## To do
Repeat the listing below verbatim, without its images.

++++

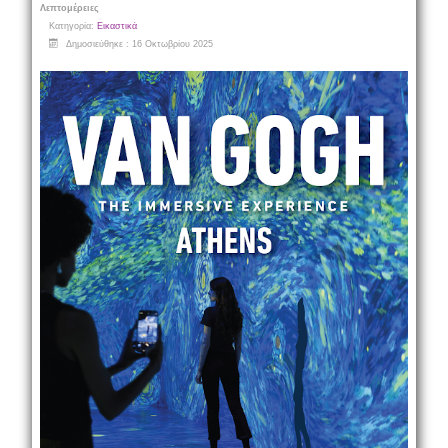
Λεπτομέρειες
Κατηγορία:
Εικαστικά
Δημοσιεύθηκε : 16 Οκτωβρίου 2025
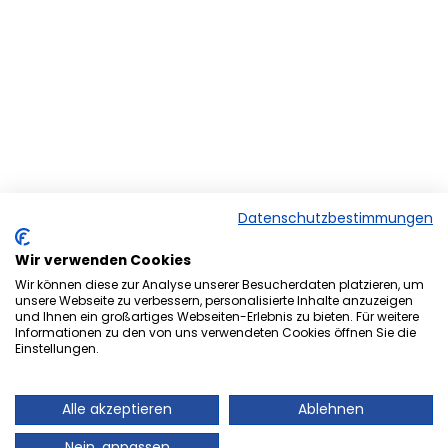
Datenschutzbestimmungen
Wir verwenden Cookies
Wir können diese zur Analyse unserer Besucherdaten platzieren, um
unsere Webseite zu verbessern, personalisierte Inhalte anzuzeigen
und Ihnen ein großartiges Webseiten-Erlebnis zu bieten. Für weitere
Herzlich Willkommen bei der
Informationen zu den von uns verwendeten Cookies öffnen Sie die
Onlineversion von Ihrem
Einstellungen.
Stadtmagazin „es Heftche“ ®.
Alle akzeptieren
Ablehnen
Auch Ihr Stadtmagazin „es Heftche“ ®, das es
Nein, anpassen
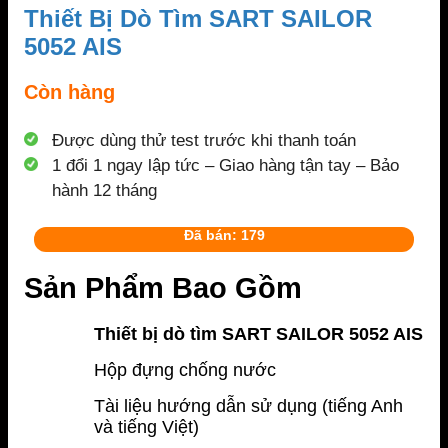
Thiết Bị Dò Tìm SART SAILOR
5052 AIS
Còn hàng
Được dùng thử test trước khi thanh toán
1 đổi 1 ngay lập tức – Giao hàng tận tay – Bảo
hành 12 tháng
Đã bán: 179
Sản Phẩm Bao Gồm
Thiết bị dò tìm SART SAILOR 5052 AIS
Hộp đựng chống nước
Tài liệu hướng dẫn sử dụng (tiếng Anh
và tiếng Việt)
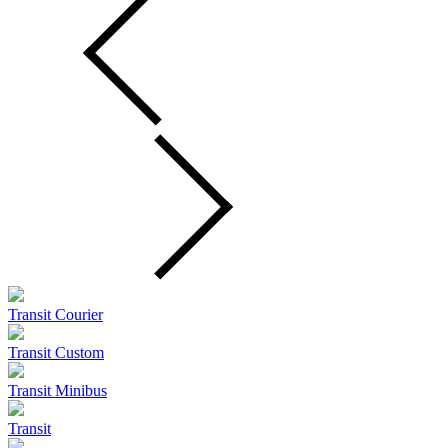
Transit Courier
Transit Custom
Transit Minibus
Transit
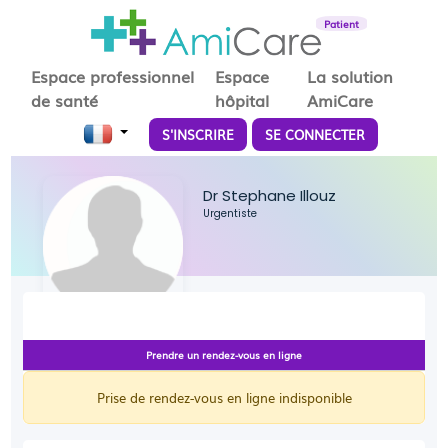
Patient
Espace professionnel
Espace
La solution
de santé
hôpital
AmiCare
S'INSCRIRE
SE CONNECTER
Dr Stephane Illouz
Urgentiste
Prendre un rendez-vous en ligne
Prise de rendez-vous en ligne indisponible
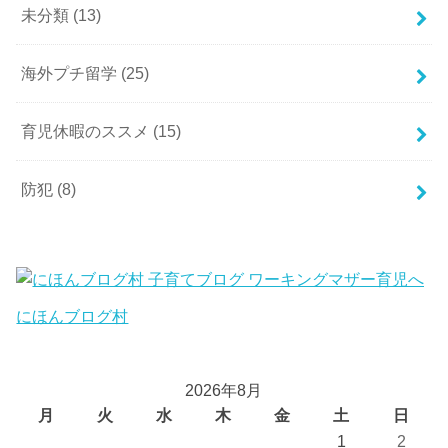
未分類
(13)
海外プチ留学
(25)
育児休暇のススメ
(15)
防犯
(8)
にほんブログ村
2026年8月
月
火
水
木
金
土
日
1
2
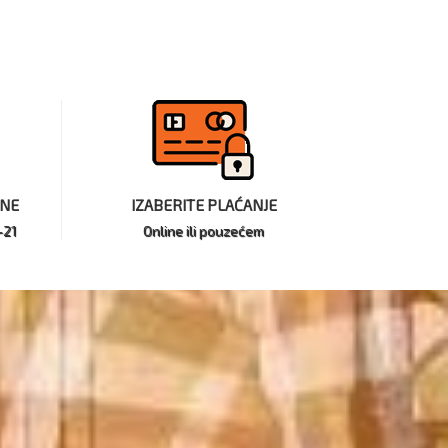
INE
IZABERITE PLAĆANJE
-21
Online ili pouzećem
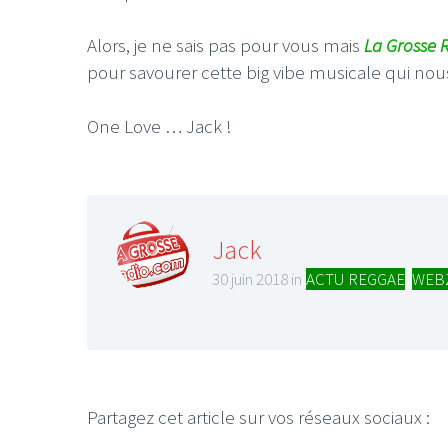
Alors, je ne sais pas pour vous mais
La Grosse 
pour savourer cette big vibe musicale qui nou
One Love … Jack !
Jack
30 juin 2018 in
ACTU REGGAE
,
WEB
Partagez cet article sur vos réseaux sociaux :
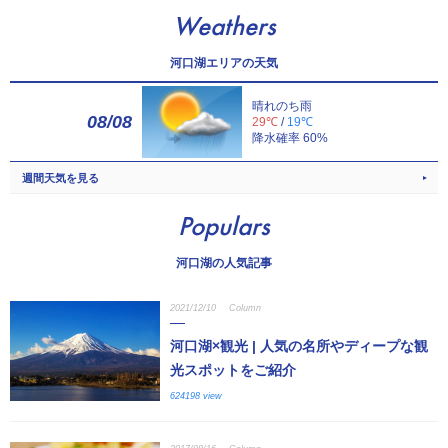
Weathers
河口湖エリアの天気
晴れのち雨
08/08
29℃
/
19℃
降水確率 60%
週間天気を見る
Populars
河口湖の人気記事
2021/12/10
Column
河口湖×観光 | 人気の名所やディープな観
光スポットをご紹介
624198 view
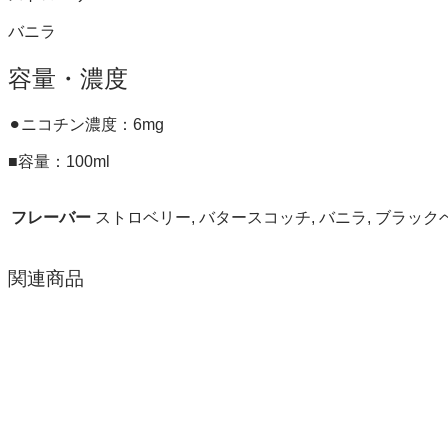
バニラ
容量・濃度
⚫︎ニコチン濃度：6mg
■
容量：100
ml
フレーバー
ストロベリー, バタースコッチ, バニラ, ブラック
関連商品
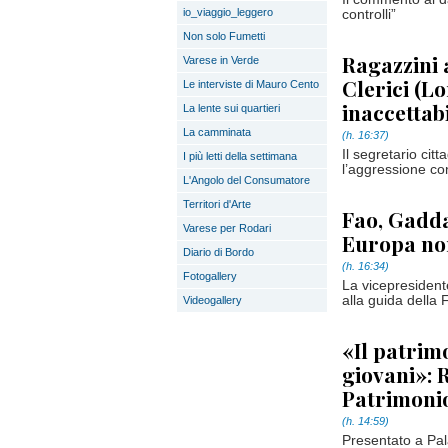
io_viaggio_leggero
controlli”
Non solo Fumetti
Ragazzini 
Varese in Verde
Clerici (L
Le interviste di Mauro Cento
inaccettab
La lente sui quartieri
La camminata
(h. 16:37)
Il segretario ci
I più letti della settimana
l’aggressione con
L'Angolo del Consumatore
Territori d'Arte
Fao, Gadda
Varese per Rodari
Europa no
Diario di Bordo
(h. 16:34)
Fotogallery
La vicepresidente
alla guida della 
Videogallery
«Il patrim
giovani»: 
Patrimoni
(h. 14:59)
Presentato a Pal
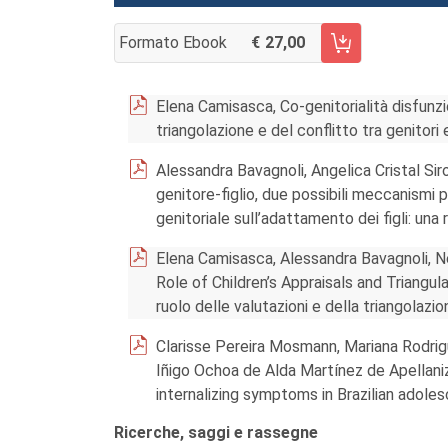
Formato Ebook
27,00
AGGIUNGI AL CARRELLO FASCICOLO 1/2024
Elena Camisasca, Co-genitorialità disfunzio
triangolazione e del conflitto tra genitori e
Alessandra Bavagnoli, Angelica Cristal Siro
genitore-figlio, due possibili meccanismi p
genitoriale sull’adattamento dei figli: una
Elena Camisasca, Alessandra Bavagnoli, N
Role of Children’s Appraisals and Triangula
ruolo delle valutazioni e della triangolazion
Clarisse Pereira Mosmann, Mariana Rodri
Iñigo Ochoa de Alda Martínez de Apellaniz
internalizing symptoms in Brazilian adole
Ricerche, saggi e rassegne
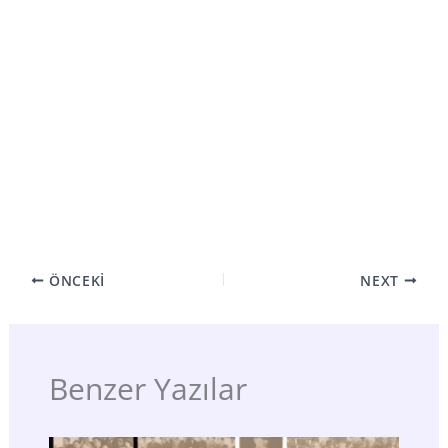
ÖNCEKI
NEXT
Benzer Yazılar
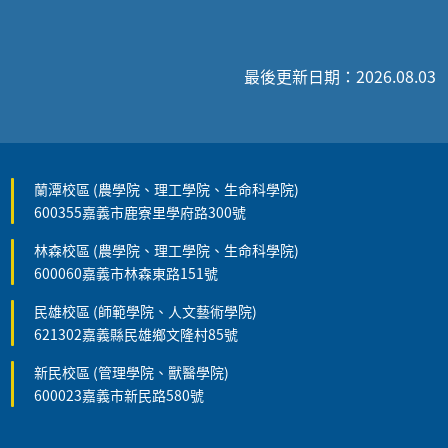
最後更新日期：2026.08.03
蘭潭校區 (農學院、理工學院、生命科學院)
600355嘉義市鹿寮里學府路300號
林森校區 (農學院、理工學院、生命科學院)
600060嘉義市林森東路151號
民雄校區 (師範學院、人文藝術學院)
621302嘉義縣民雄鄉文隆村85號
新民校區 (管理學院、獸醫學院)
600023嘉義市新民路580號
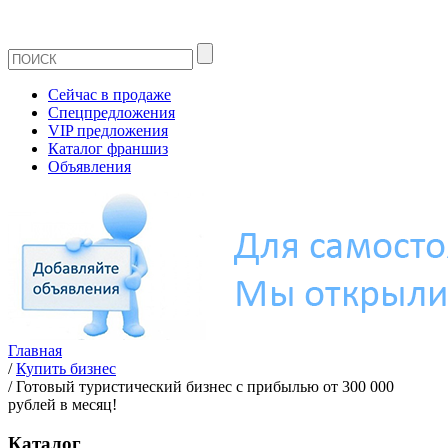
Сейчас в продаже
Спецпредложения
VIP предложения
Каталог франшиз
Объявления
Главная
/
Купить бизнес
/
Готовый туристический бизнес с прибылью от 300 000
рублей в месяц!
Каталог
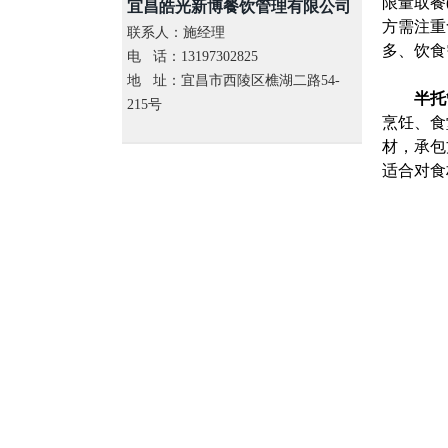
限量取餐
宜昌皓光新博餐饮管理有限公司
方需注重
联系人：施经理
多、饮食
电 话：13197302825
地 址：宜昌市西陵区樵湖二路54-
半托
215号
烹饪、食
材，承包
适合对食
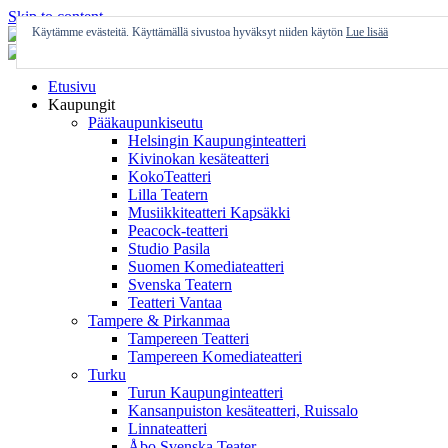
Skip to content
Käytämme evästeitä. Käyttämällä sivustoa hyväksyt niiden käytön
Lue lisää
Etusivu
Kaupungit
Pääkaupunkiseutu
Helsingin Kaupunginteatteri
Kivinokan kesäteatteri
KokoTeatteri
Lilla Teatern
Musiikkiteatteri Kapsäkki
Peacock-teatteri
Studio Pasila
Suomen Komediateatteri
Svenska Teatern
Teatteri Vantaa
Tampere & Pirkanmaa
Tampereen Teatteri
Tampereen Komediateatteri
Turku
Turun Kaupunginteatteri
Kansanpuiston kesäteatteri, Ruissalo
Linnateatteri
Åbo Svenska Teater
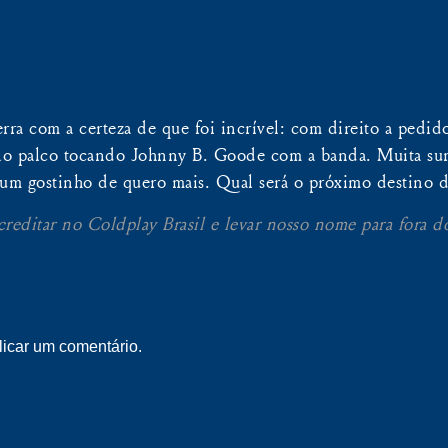
ra com a certeza de que foi incrível: com direito a pedido
no palco tocando Johnny B. Goode com a banda. Muita sur
 um gostinho de quero mais. Qual será o próximo destino d
creditar no Coldplay Brasil e levar nosso nome para fora d
icar um comentário.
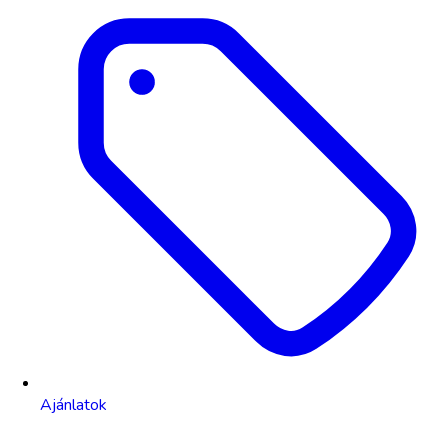
Ajánlatok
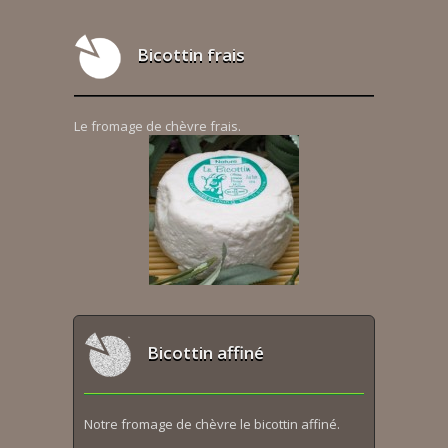
Bicottin frais
Le fromage de chèvre frais.
Bicottin affiné
Notre fromage de chèvre le bicottin affiné.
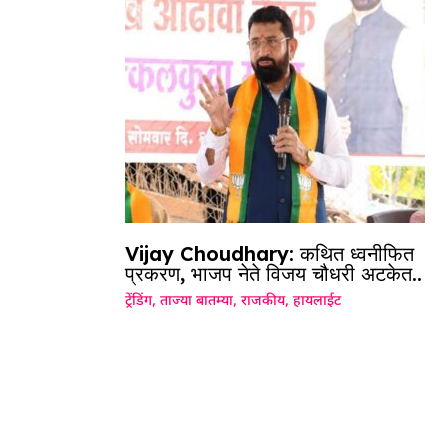
Vijay Choudhary: कथित ध्वनीफित
प्रकरण, भाजप नेते विजय चौधरी अटकेत..
ट्रेंडिंग
,
ताज्या बातम्या
,
राजकीय
,
हायलाईट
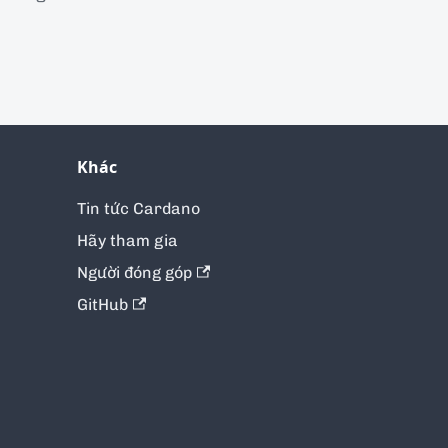
Khác
Tin tức Cardano
Hãy tham gia
Người đóng góp
GitHub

++++

## Expected answer
Λεπτομέρειες
Κατηγορία:
Εικαστικά
Δημοσιεύθηκε : 16 Οκτωβρίου 2025
Datenschutzbestimmungen
Wir verwenden Cookies
Wir können diese zur Analyse unserer Besucherdaten platzieren, um
unsere Webseite zu verbessern, personalisierte Inhalte anzuzeigen
und Ihnen ein großartiges Webseiten-Erlebnis zu bieten. Für weitere
Herzlich Willkommen bei der
Informationen zu den von uns verwendeten Cookies öffnen Sie die
Onlineversion von Ihrem
Einstellungen.
Stadtmagazin „es Heftche“ ®.
Alle akzeptieren
Ablehnen
Auch Ihr Stadtmagazin „es Heftche“ ®, das es
Nein, anpassen
Thiết Bị Dò Tìm SART SAILOR
5052 AIS
Còn hàng
Được dùng thử test trước khi thanh toán
1 đổi 1 ngay lập tức – Giao hàng tận tay – Bảo
hành 12 tháng
Đã bán: 179
Sản Phẩm Bao Gồm
Thiết bị dò tìm SART SAILOR 5052 AIS
Hộp đựng chống nước
Tài liệu hướng dẫn sử dụng (tiếng Anh
và tiếng Việt)
Transit Courier
Transit Custom
Transit Minibus
Transit
Patient
Espace professionnel
Espace
La solution
de santé
hôpital
AmiCare
S'INSCRIRE
SE CONNECTER
Dr Stephane Illouz
Urgentiste
Prendre un rendez-vous en ligne
Prise de rendez-vous en ligne indisponible
未分類
(13)
海外プチ留学
(25)
育児休暇のススメ
(15)
防犯
(8)
にほんブログ村
2026年8月
月
火
水
木
金
土
日
1
2
INE
IZABERITE PLAĆANJE
-21
Online ili pouzećem
Alors, je ne sais pas pour vous mais
La Grosse 
pour savourer cette big vibe musicale qui nou
One Love … Jack !
Jack
30 juin 2018 in
ACTU REGGAE
,
WEB
Partagez cet article sur vos réseaux sociaux :
Weathers
河口湖エリアの天気
晴れのち雨
08/08
29℃
/
19℃
降水確率 60%
週間天気を見る
Populars
河口湖の人気記事
2021/12/10
Column
河口湖×観光 | 人気の名所やディープな観
光スポットをご紹介
624198 view
バニラ
容量・濃度
⚫︎ニコチン濃度：6mg
■
容量：100
ml
フレーバー
ストロベリー, バタースコッチ, バニラ, ブラック
関連商品
io_viaggio_leggero
controlli”
Non solo Fumetti
Ragazzini 
Varese in Verde
Clerici (L
Le interviste di Mauro Cento
inaccettab
La lente sui quartieri
La camminata
(h. 16:37)
Il segretario ci
I più letti della settimana
l’aggressione con
L'Angolo del Consumatore
Territori d'Arte
Fao, Gadda
Varese per Rodari
Europa no
Diario di Bordo
(h. 16:34)
Fotogallery
La vicepresidente
alla guida della 
Videogallery
«Il patrim
giovani»: 
Patrimoni
(h. 14:59)
Presentato a Pal
Formato Ebook
27,00
AGGIUNGI AL CARRELLO FASCICOLO 1/2024
Elena Camisasca, Co-genitorialità disfunzio
triangolazione e del conflitto tra genitori e
Alessandra Bavagnoli, Angelica Cristal Siro
genitore-figlio, due possibili meccanismi p
genitoriale sull’adattamento dei figli: una
Elena Camisasca, Alessandra Bavagnoli, N
Role of Children’s Appraisals and Triangula
ruolo delle valutazioni e della triangolazion
Clarisse Pereira Mosmann, Mariana Rodri
Iñigo Ochoa de Alda Martínez de Apellaniz
internalizing symptoms in Brazilian adole
Ricerche, saggi e rassegne
ÖNCEKI
NEXT
Benzer Yazılar
最後更新日期：2026.08.03
蘭潭校區 (農學院、理工學院、生命科學院)
600355嘉義市鹿寮里學府路300號
林森校區 (農學院、理工學院、生命科學院)
600060嘉義市林森東路151號
民雄校區 (師範學院、人文藝術學院)
621302嘉義縣民雄鄉文隆村85號
新民校區 (管理學院、獸醫學院)
600023嘉義市新民路580號
Сейчас в продаже
Спецпредложения
VIP предложения
Каталог франшиз
Объявления
Главная
/
Купить бизнес
/
Готовый туристический бизнес с прибылью от 300 000
рублей в месяц!
Каталог
限量取餐
宜昌皓光新博餐饮管理有限公司
方需注重
联系人：施经理
多、饮食
电 话：13197302825
地 址：宜昌市西陵区樵湖二路54-
半托
215号
烹饪、食
材，承包
适合对食
Skip to content
Käytämme evästeitä. Käyttämällä sivustoa hyväksyt niiden käytön
Lue lisää
Etusivu
Kaupungit
Pääkaupunkiseutu
Helsingin Kaupunginteatteri
Kivinokan kesäteatteri
KokoTeatteri
Lilla Teatern
Musiikkiteatteri Kapsäkki
Peacock-teatteri
Studio Pasila
Suomen Komediateatteri
Svenska Teatern
Teatteri Vantaa
Tampere & Pirkanmaa
Tampereen Teatteri
Tampereen Komediateatteri
Turku
Turun Kaupunginteatteri
Kansanpuiston kesäteatteri, Ruissalo
Linnateatteri
Åbo Svenska Teater
ra com a certeza de que foi incrível: com direito a pedido
no palco tocando Johnny B. Goode com a banda. Muita sur
 um gostinho de quero mais. Qual será o próximo destino d
creditar no Coldplay Brasil e levar nosso nome para fora d
icar um comentário.
Ajánlatok
Bicottin frais
Le fromage de chèvre frais.
Bicottin affiné
Notre fromage de chèvre le bicottin affiné.
Vijay Choudhary: कथित ध्वनीफित
प्रकरण, भाजप नेते विजय चौधरी अटकेत..
ट्रेंडिंग
,
ताज्या बातम्या
,
राजकीय
,
हायलाईट
Khác
Tin tức Cardano
Hãy tham gia
Người đóng góp
GitHub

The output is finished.